Miriam Cloquell, co-founder of Minds of Tomorrow, is an entrepreneur and business angel with extensive experience in the consumer goods and services industry. A former PepsiCo executive, she was part of the founding team responsible for the successful launch of the beverage Lolea. Her current project involves reinventing the learning experience for children at Minds of Tomorrow.
Building a better future
-How did the idea of creating Minds of Tomorrow come about, and what is your vision for it?
The Minds of Tomorrow project was born in late 2019. A few of us had just exited a beverage startup called Sangría Lolea; we were at a turning point where we were thinking about how to contribute something positive to society. After sharing our thoughts with other Esade alumni, we saw that we were all at a similar point in our lives and careers. We had all known each other for two decades, sharing projects and working together at different stages of our professional lives. We are also parents living on different continents with mixed-origin families and children of different ages.
Thanks to our shared interest in design and technology, we started to explore and think about how these fields would affect our children’s future. They live and learn in a world that is very different from our childhood in the 1980s. It is fascinating, but, at the same time, this new reality is full of uncertainty and negative perceptions around technology: screen time, addiction to video games and social media, etc. We wanted to show a positive side of technology – the one that helps to build a better future, contributing to sustainable living and cultural enrichment.

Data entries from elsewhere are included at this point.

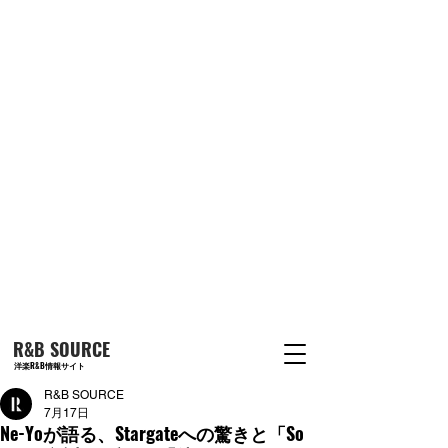
R&B SOURCE
洋楽R&B情報サイト
R&B SOURCE
7月17日
Ne-Yoが語る、Stargateへの驚きと「So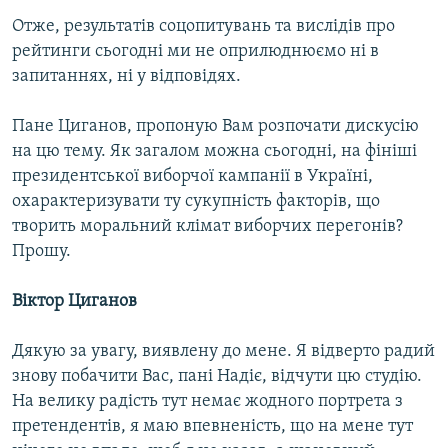
Отже, результатів соцопитувань та вислідів про
рейтинги сьогодні ми не оприлюднюємо ні в
запитаннях, ні у відповідях.
Пане Циганов, пропоную Вам розпочати дискусію
на цю тему. Як загалом можна сьогодні, на фініші
президентської виборчої кампанії в Україні,
охарактеризувати ту сукупність факторів, що
творить моральний клімат виборчих перегонів?
Прошу.
Віктор Циганов
Дякую за увагу, виявлену до мене. Я відверто радий
знову побачити Вас, пані Надіє, відчути цю студію.
На велику радість тут немає жодного портрета з
претендентів, я маю впевненість, що на мене тут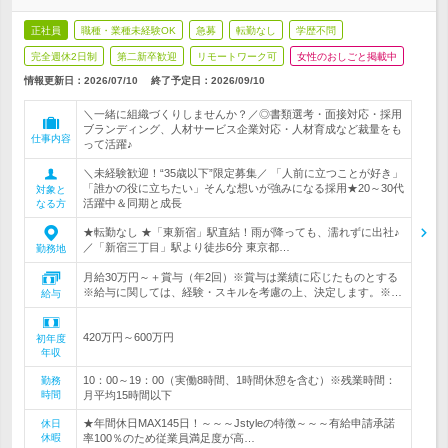
正社員
職種・業種未経験OK
急募
転勤なし
学歴不問
完全週休2日制
第二新卒歓迎
リモートワーク可
女性のおしごと掲載中
情報更新日：2026/07/10
終了予定日：
2026/09/10
＼一緒に組織づくりしませんか？／◎書類選考・面接対応・採用
ブランディング、人材サービス企業対応・人材育成など裁量をも
仕事内容
って活躍♪
＼未経験歓迎！“35歳以下”限定募集／ 「人前に立つことが好き」
「誰かの役に立ちたい」そんな想いが強みになる採用★20～30代
対象と
活躍中＆同期と成長
なる方
★転勤なし ★「東新宿」駅直結！雨が降っても、濡れずに出社♪
／「新宿三丁目」駅より徒歩6分 東京都…
勤務地
月給30万円～＋賞与（年2回）※賞与は業績に応じたものとする
※給与に関しては、経験・スキルを考慮の上、決定します。※…
給与
420万円～600万円
初年度
年収
10：00～19：00（実働8時間、1時間休憩を含む）※残業時間：
勤務
時間
月平均15時間以下
★年間休日MAX145日！～～～Jstyleの特徴～～～有給申請承諾
休日
休暇
率100％のため従業員満足度が高…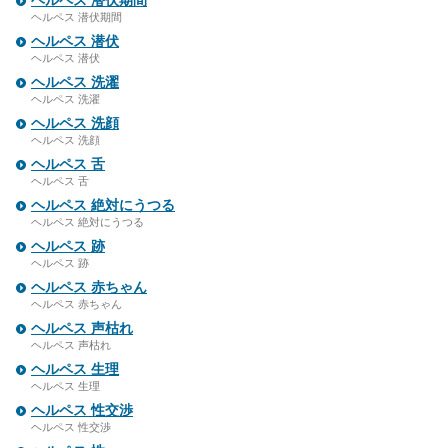
ヘルペス 潜伏期間
ヘルペス 潜伏期間
ヘルペス 潜伏
ヘルペス 潜伏
ヘルペス 洗濯
ヘルペス 洗濯
ヘルペス 洗顔
ヘルペス 洗顔
ヘルペス 舌
ヘルペス 舌
ヘルペス 絶対にうつる
ヘルペス 絶対にうつる
ヘルペス 跡
ヘルペス 跡
ヘルペス 赤ちゃん
ヘルペス 赤ちゃん
ヘルペス 声枯れ
ヘルペス 声枯れ
ヘルペス 生理
ヘルペス 生理
ヘルペス 性交渉
ヘルペス 性交渉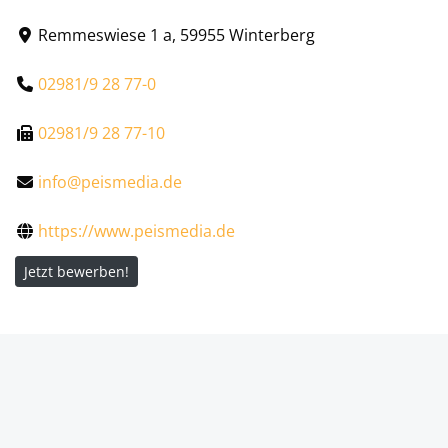
Remmeswiese 1 a, 59955 Winterberg
02981/9 28 77-0
02981/9 28 77-10
info@peismedia.de
https://www.peismedia.de
Jetzt bewerben!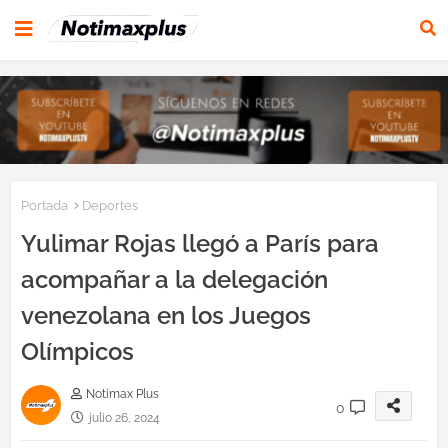
Portada
Deportes
Yulimar Rojas llegó a París para
acompañar a la delegación
venezolana en los Juegos
Olímpicos
Notimax Plus
0
julio 26, 2024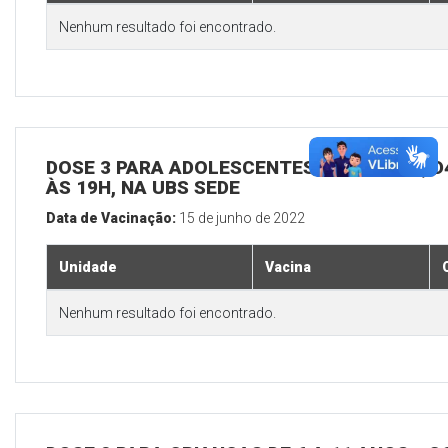
Nenhum resultado foi encontrado.
DOSE 3 PARA ADOLESCENTES E ADULTOS, D4
ÀS 19H, NA UBS SEDE
Data de Vacinação:
15 de junho de 2022
Unidade
Vacina
Nenhum resultado foi encontrado.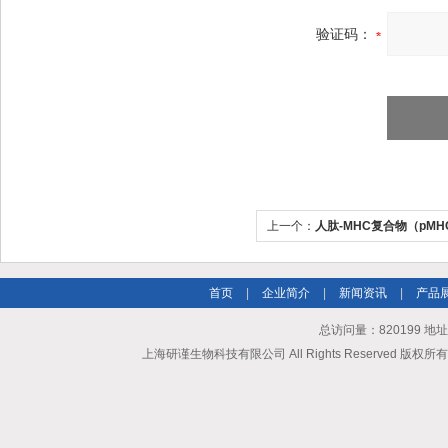
验证码：
上一个：
人肽-MHC复合物（pMH
首页
|
企业简介
|
新闻资讯
|
产品
总访问量：820199 地
上海研谨生物科技有限公司 All Rights Reserved 版权所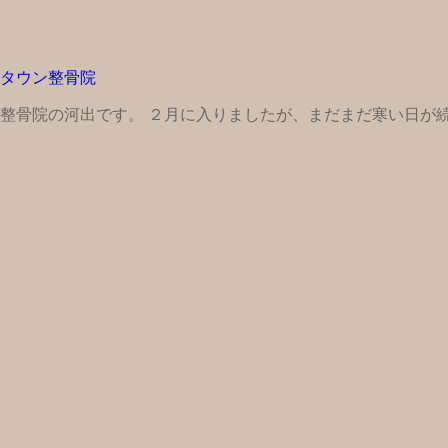
タウン整骨院
ン整骨院の河出です。 ２月に入りましたが、まだまだ寒い日が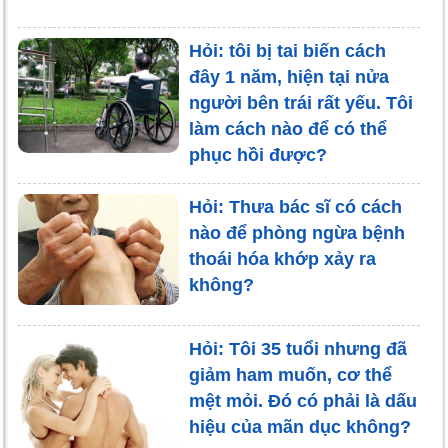
Hỏi: tôi bị tai biến cách
đây 1 năm, hiện tại nửa
người bên trái rất yếu. Tôi
làm cách nào để có thể
phục hồi được?
Hỏi: Thưa bác sĩ có cách
nào để phòng ngừa bệnh
thoái hóa khớp xảy ra
không?
Hỏi: Tôi 35 tuổi nhưng đã
giảm ham muốn, cơ thể
mệt mỏi. Đó có phải là dấu
hiệu của mãn dục không?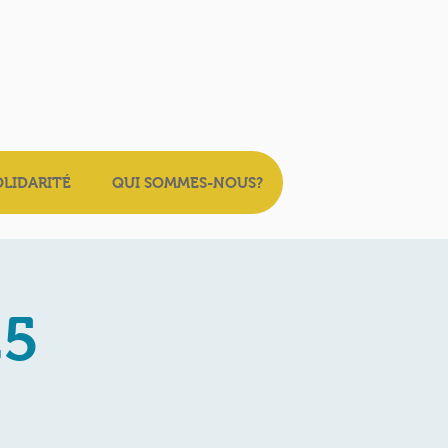
OLIDARITÉ
QUI SOMMES-NOUS?
25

-At Minds of Tomorrow, you say that design and technology are the core of the main creative minds that are shaping the world. How do you empower children?
Minds of Tomorrow is a new project in the world of education. Our mission is to empower children with creative insight and the confidence that comes from mastering design and technology.
We take advantage of the moments when children are out of school to show them the possibilities of their natural creativity outside of their traditional educational environment. They come to our studio with the excitement of discovering a new adventure or mission every day. We expose them to all sorts of tools, techniques and topics that they are already interested in: surviving on Mars, preparing for the Artemis mission to the moon, saving the biosphere… They are not just attending a programming or robotics course; they are combining cutting-edge disciplines to develop creative projects.
“Our mission is to empower children with creative insight and the confidence that comes from mastering design and technology”
-Can you tell us about your experience with Lolea (a project you developed with colleagues from Esade)
After several years in the corporate world, I dove into entrepreneurship with the mission of launching Sangría Lolea in North America. In the summer of 2013, the project was just starting to take off in a few gourmet shops and restaurants in Barcelona. We saw an opportunity to accelerate our international growth if we split the group – our equity and our financial risk – between two entities, one based in Spain and the other in the United States.
Some of us were Esade graduates, but we also had creatives and designers among the partners. This diversity of talent was the key to breaking business and industry paradigms. We had experience in the restaurant industry and in consumer goods, but our specific lack of knowledge of the wine and spirits industry allowed us to innovate our value proposition. The packaging, the natural ingredients, the gourmet channel: all of this helped us create a premium positioning for Sangría Lolea.
-After many years working in the consumer goods and services industry, why did you decide to go into social entrepreneurship?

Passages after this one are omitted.